To understand the Barry love, it helps to remember that Barry came to power at a time when cities were in decline, but when black city politicians were in the ascendancy: Atlanta’s Maynard Jackson, Detroit’s Coleman Young, Cleveland’s Carl Stokes, Gary’s Richard Hatcher. Parliament Funkadelic’s “Chocolate City” encapsulated that sense of hope and dominion:
There's a lot of chocolate cities, around
We've got Newark, we've got Gary
Somebody told me we got L.A.
And we're working on Atlanta
But you're the capital, CC
The last percentage count was eighty
You don't need the bullet when you got the ballot
Watching Nine Lives, we see how Barry’s decline and drug addiction paralleled the Chocolate City’s descent into ’80s- and ’90s-era crack madness. We see him just starting out, a Mississippi native and onetime Ph.D. candidate, learning his political chops under the tutelage of Martin Luther King Jr. and the Student Nonviolent Coordinating Committee, and from there, his progression to a dashiki-clad rabble-rouser (Jesse Jackson’s description) and “militant Negro” who was constantly getting arrested for challenging the status quo, to the savvy, suit-wearing politician who would sweep into city office on a promise of change.

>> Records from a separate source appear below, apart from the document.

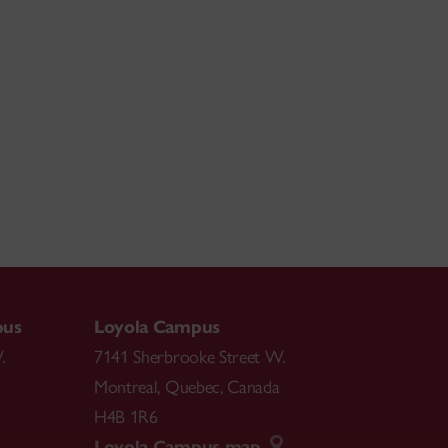
pus
Loyola Campus
.
7141 Sherbrooke Street W.
Montreal
,
Quebec
,
Canada
H4B 1R6
Loyola Campus map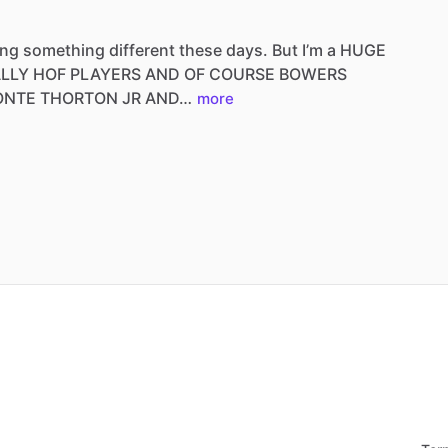
ing
something
different
these
days.
But
I’m
a
HUGE
ALLY
HOF
PLAYERS
AND
OF
COURSE
BOWERS
ONTE
THORTON
JR
AND…
more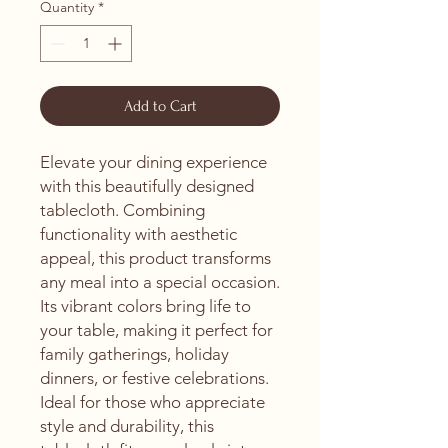
Quantity
*
Add to Cart
Elevate your dining experience 
with this beautifully designed 
tablecloth. Combining 
functionality with aesthetic 
appeal, this product transforms 
any meal into a special occasion. 
Its vibrant colors bring life to 
your table, making it perfect for 
family gatherings, holiday 
dinners, or festive celebrations. 
Ideal for those who appreciate 
style and durability, this 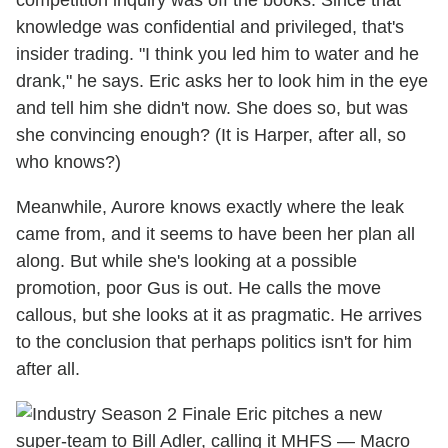
competition inquiry was off the books. Since that
knowledge was confidential and privileged, that's
insider trading. "I think you led him to water and he
drank," he says. Eric asks her to look him in the eye
and tell him she didn't now. She does so, but was
she convincing enough? (It is Harper, after all, so
who knows?)
Meanwhile, Aurore knows exactly where the leak
came from, and it seems to have been her plan all
along. But while she's looking at a possible
promotion, poor Gus is out. He calls the move
callous, but she looks at it as pragmatic. He arrives
to the conclusion that perhaps politics isn't for him
after all.
Eric pitches a new
super-team to Bill Adler, calling it MHFS — Macro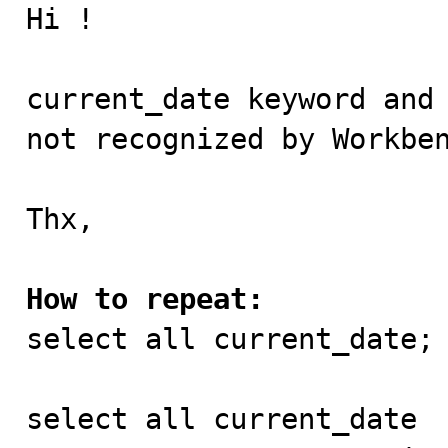

Hi !

current_date keyword and 
not recognized by Workben
Thx,

How to repeat:

select all current_date; 
select all current_date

You watch the documentary, taking a trip back in time, witnessing Barry’s many travails and Phoenix-like transformations, but come no closer to understanding the man: What’s driving his seeming incessant need for the spotlight? Ego? Insecurity? Both? Why did he leave academia for the political life? Why, as the inestimable George Clinton once lamented, in “Atomic Dog,” must Barry always chase the cat—well into his 70s?

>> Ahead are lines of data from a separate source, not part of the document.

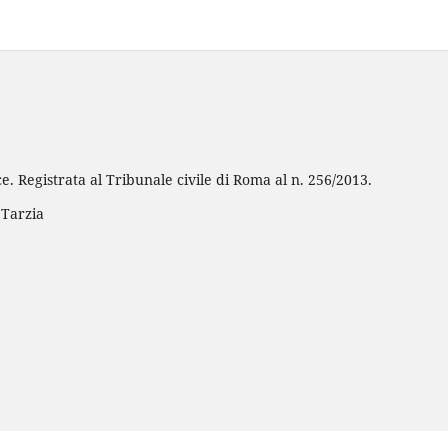
e. Registrata al Tribunale civile di Roma al n. 256/2013.
 Tarzia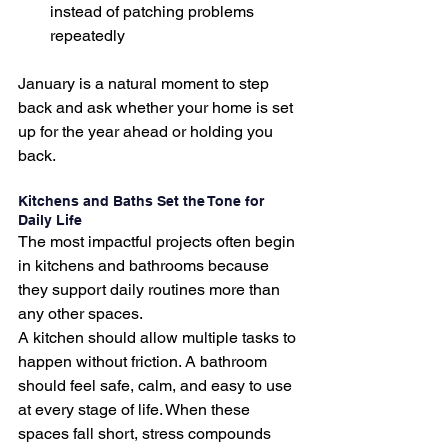
instead of patching problems 
repeatedly
January is a natural moment to step 
back and ask whether your home is set 
up for the year ahead or holding you 
back.
Kitchens and Baths Set the Tone for 
Daily Life
The most impactful projects often begin 
in kitchens and bathrooms because 
they support daily routines more than 
any other spaces.
A kitchen should allow multiple tasks to 
happen without friction. A bathroom 
should feel safe, calm, and easy to use 
at every stage of life. When these 
spaces fall short, stress compounds 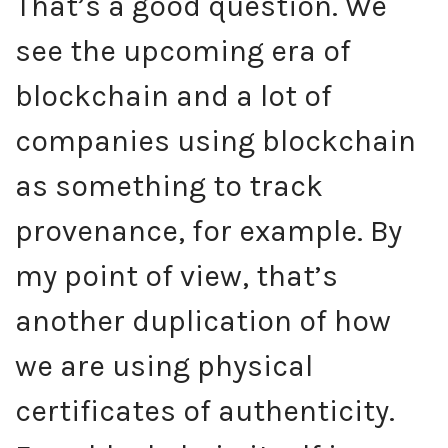
That’s a good question. We
see the upcoming era of
blockchain and a lot of
companies using blockchain
as something to track
provenance, for example. By
my point of view, that’s
another duplication of how
we are using physical
certificates of authenticity.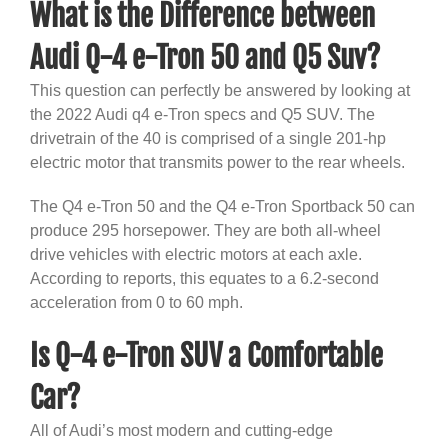
What is the Difference between
Audi Q-4 e-Tron 50 and Q5 Suv?
This question can perfectly be answered by looking at
the 2022 Audi q4 e-Tron specs and Q5 SUV. The
drivetrain of the 40 is comprised of a single 201-hp
electric motor that transmits power to the rear wheels.
The Q4 e-Tron 50 and the Q4 e-Tron Sportback 50 can
produce 295 horsepower. They are both all-wheel
drive vehicles with electric motors at each axle.
According to reports, this equates to a 6.2-second
acceleration from 0 to 60 mph.
Is Q-4 e-Tron SUV a Comfortable
Car?
All of Audi’s most modern and cutting-edge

Ultimately, though, one thing is clear: He’s the consummate ham, mugging for the camera in his clay face masque (“I’ve got the smoothest skin in D.C.”), preening in the mirror, fixing his hair just so, trolling the streets of D.C., meeting and greeting voters, and, in June, at Silverdocs, the world premiere of Nine Lives, taking an extravagant bow for the crowd.
No one, it seems, loves Marion Barry like Marion Barry loves Marion Barry.
Teresa Wiltz is The Root’s senior culture writer.